As the grave digger disappeared behind the poplar trees, I could not resist any more; I dropped down on Selma's grave and wept.

THE VOICE
OF THE MASTER

I
The Master and the Disciple

I
The Master's Journey to Venice

A
ND IT CAME TO PASS
that the Disciple saw the Master walking silently to and fro in the garden, and signs of deep sorrow showed upon his pale face. The Disciple greeted the Master in the name of Allah, and inquired after the cause of his grief. The Master motioned with his staff, and bade the Disciple seat himself on the rock by the fish pond. The Disciple did so, and made ready to listen to the Master's story.

Said the Master:

“You desire me to tell you of the tragedy which Memory reenacts every day and night upon the stage of my heart. You are weary of my long silence and my unspoken secret, and you are troubled by my sighs and lamentations. To yourself you say, ‘If the Master will not admit me into the temple of his sorrows, how shall I ever enter into the house of his affections?'

“Hearken to my story … Listen, but do not pity me; for pity is intended for the weak—and I am still strong in my affliction.

“From the days of my youth, I have been haunted, waking and sleeping, by the phantom of a strange woman. I see her when I am alone at night, sitting by my bedside. In the midnight silence I hear her heavenly voice. Often, when I close my eyes, I feel the touch of her gentle fingers upon my lips; and when I open my eyes, I am overcome with dread, and suddenly begin listening intently to the whispered sounds of Nothingness….

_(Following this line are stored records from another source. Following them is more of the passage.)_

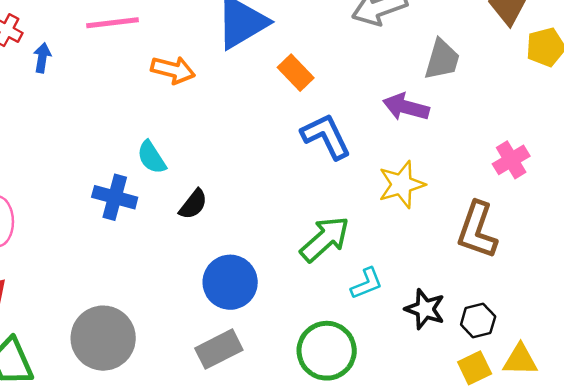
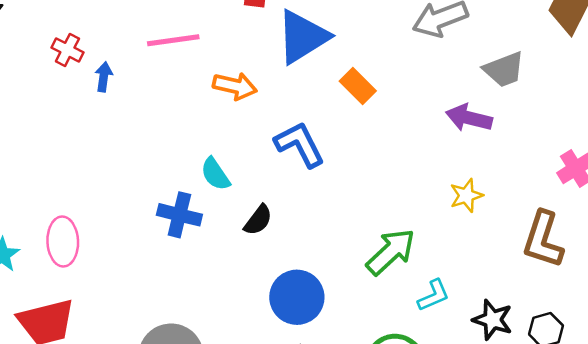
gray trapezoid: (442, 60) -> (504, 70), turned 54
blue L-shape: (326, 136) -> (300, 144), moved
yellow star: (402, 184) -> (466, 196), size x0.7

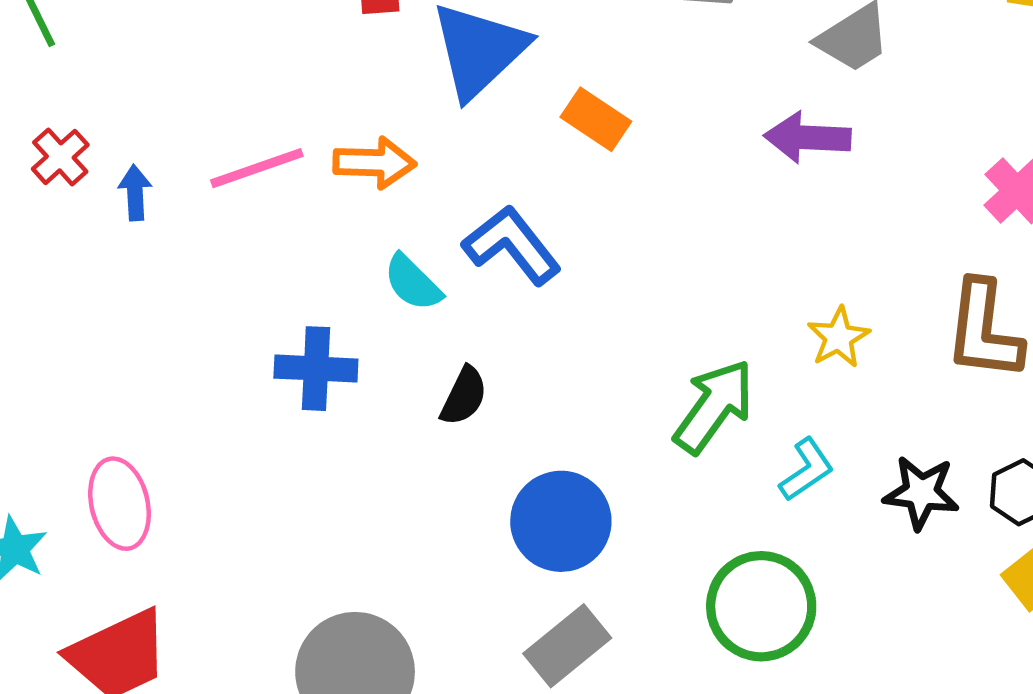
pink line: (173, 40) -> (257, 168), moved
red cross: (67, 50) -> (60, 157), turned 32
cyan semicircle: (215, 174) -> (413, 283), moved
yellow star: (466, 196) -> (839, 337), moved
blue cross: (179, 215) -> (316, 369), moved

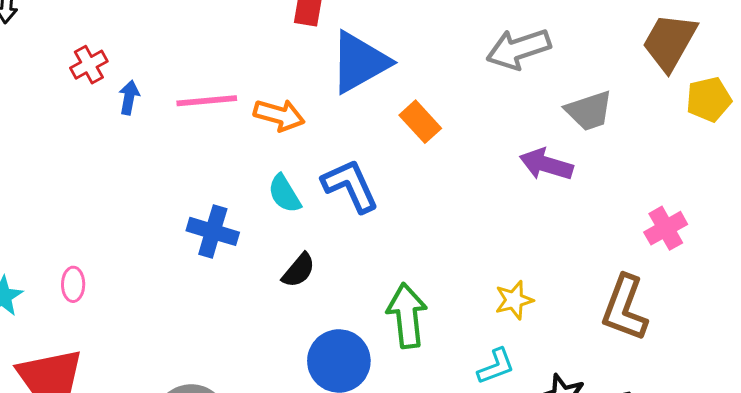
yellow star: (839, 337) -> (514, 300), moved
green arrow: (714, 406) -> (407, 316), moved, turned -56
pink ellipse: (120, 504) -> (73, 284), size x0.6

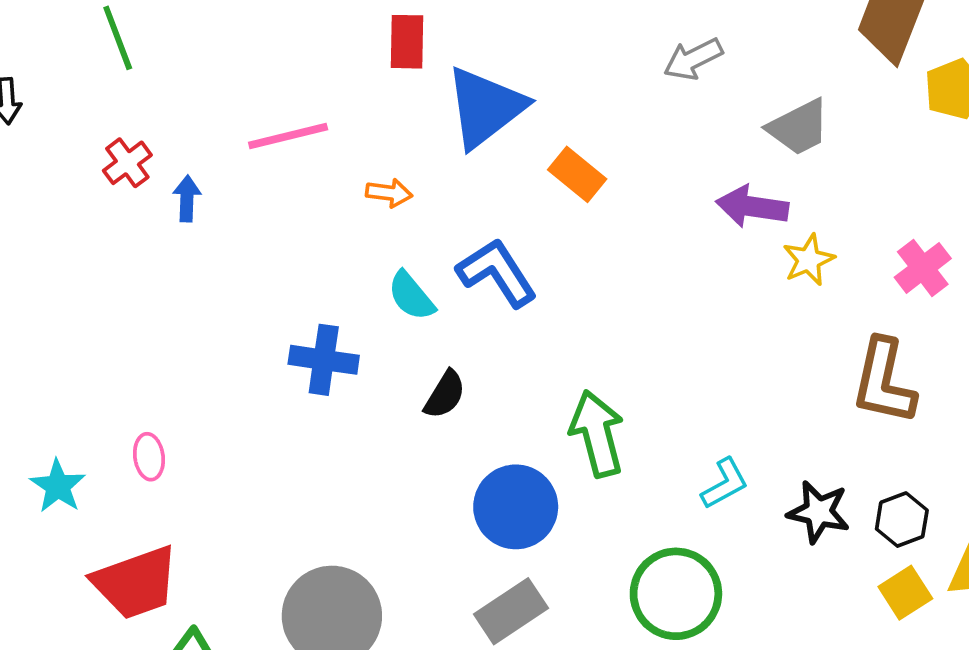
gray arrow: (518, 49) -> (693, 59), size x0.7
pink line: (207, 101) -> (288, 136), moved
orange arrow: (279, 115) -> (389, 193), size x0.7
yellow star: (514, 300) -> (809, 260), moved

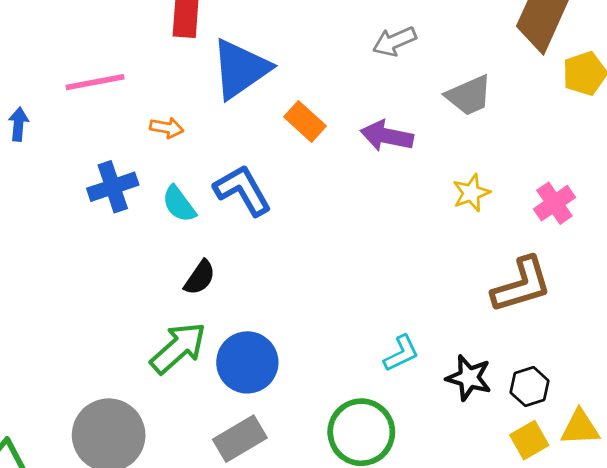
purple arrow: (752, 207) -> (387, 136), moved
blue cross: (324, 360) -> (113, 187), moved, turned -30
brown L-shape: (884, 382) -> (522, 285), turned -122
green arrow: (597, 434) -> (178, 348), moved, turned 60

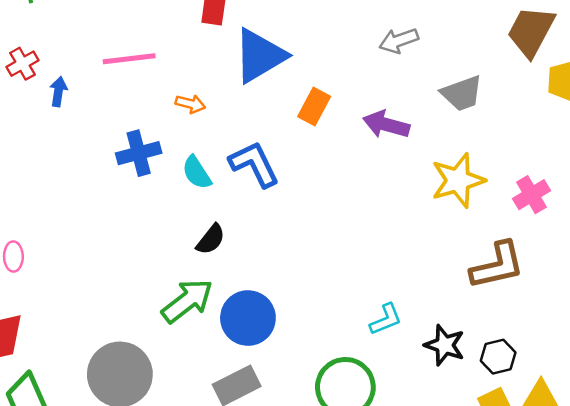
orange rectangle: (305, 121) -> (314, 107), turned 72
yellow star: (471, 193) -> (458, 180), size x1.6

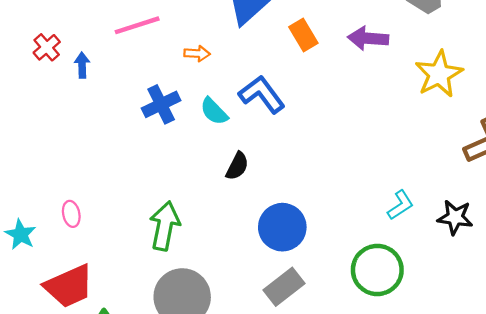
orange rectangle: (314, 107) -> (303, 35), turned -48
green arrow: (187, 301) -> (165, 226), moved, turned -30

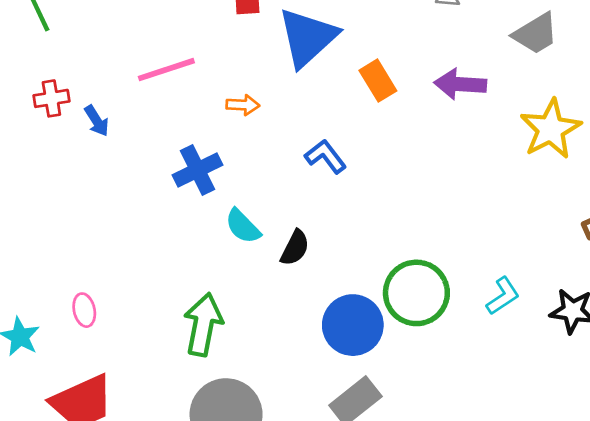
red cross: (47, 47) -> (51, 98), turned 32
blue arrow: (82, 65) -> (97, 121), turned 150
blue L-shape: (262, 94) -> (326, 156), size x0.7
cyan semicircle: (214, 111) -> (243, 226), moved
green circle: (377, 270) -> (416, 293), moved

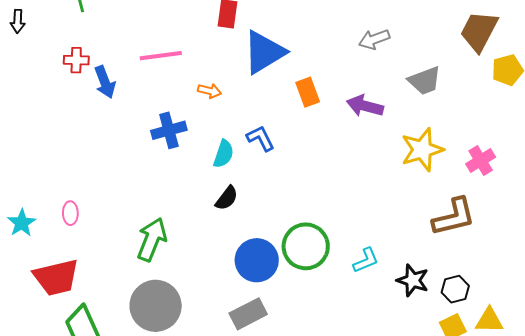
blue arrow: (97, 121) -> (105, 82), size x1.4
cyan semicircle: (243, 226) -> (223, 154), moved, turned -128

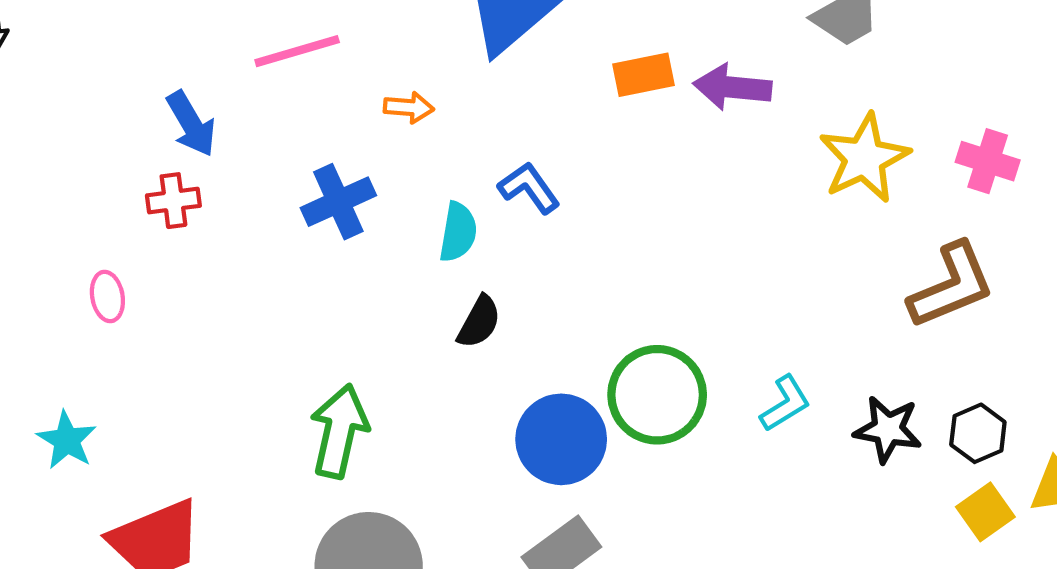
red cross: (76, 60) -> (173, 201), moved
orange rectangle: (308, 92) -> (644, 75), moved, turned -72
pink cross: (481, 160) -> (988, 161), turned -32
pink ellipse: (70, 213) -> (107, 297), moved

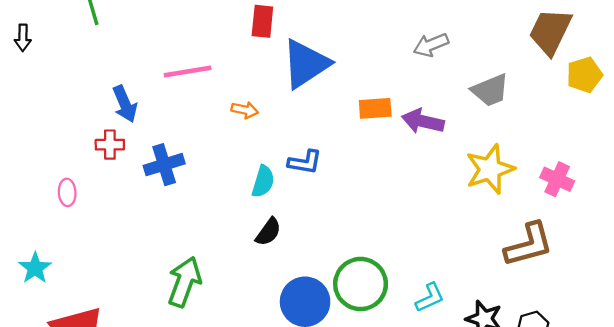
blue L-shape: (529, 188) -> (305, 162), turned 128
blue cross: (338, 202) -> (164, 165), moved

“Often I wonder, saying to myself, ‘Is it my fancy that sets me spinning until I seem to lose myself in the clouds? Have I fashioned from the sinews of my dreams a new divinity with a melodious voice and a gentle touch? Have I lost my senses, and in my madness have I created this dearly loved companion? Have I withdrawn myself from the society of men and the clamor of the city so that I might be alone with the object of my adoration? Have I shut my eyes and ears to Life's forms and accents so that I might the better see her and hear her divine voice?'

“Often I wonder: ‘Am I a madman who is content to be alone, and from the phantoms of his loneliness fashions a companion and spouse for his soul?'

“I speak of a
Spouse,
and you marvel at that word. But how often are we puzzled by some strange experience, which we reject as impossible, but whose reality we cannot efface from our minds, try as we will?

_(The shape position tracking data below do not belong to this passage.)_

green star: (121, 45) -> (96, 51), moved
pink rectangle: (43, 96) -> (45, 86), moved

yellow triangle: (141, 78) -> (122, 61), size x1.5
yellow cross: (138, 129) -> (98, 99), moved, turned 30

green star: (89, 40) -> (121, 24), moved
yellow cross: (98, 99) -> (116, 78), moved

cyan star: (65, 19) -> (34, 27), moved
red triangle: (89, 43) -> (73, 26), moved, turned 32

“This visionary woman has indeed been my spouse, sharing with me all the joys and sorrows of life. When I awake in the morning, I see her bending over my pillow, gazing at me with eyes glowing with kindness and maternal love. She is with me when I plan some undertaking, and she helps me bring it to fulfilment. When I sit down to my repast, she sits with me, and we exchange thoughts and words. In the evening, she is with me again, saying, ‘We have tarried too long in this place. Let us walk in the fields and meadows.' Then I leave my work, and follow her into the fields, and we sit on a high rock and gaze at the distant horizon. She points to the golden cloud; and makes me aware of the song the birds sing before they retire for the night, thanking the Lord for the gift of freedom and peace.

“Many a time she comes to my room when I am anxious and troubled. But no sooner do I spy her, than all care and worry are turned to joy and calm. When my spirit rebels against man's injustice to man, and I see her face amidst those other faces I would flee from, the tempest in my heart subsides and is replaced by the heavenly voice of peace. When I am alone, and the bitter darts of life stab at my heart, and I am chained to the earth by life's shackles, I behold my companion gazing at me with love in her eyes, and sorrow turns to joy, and Life seems an Eden of happiness.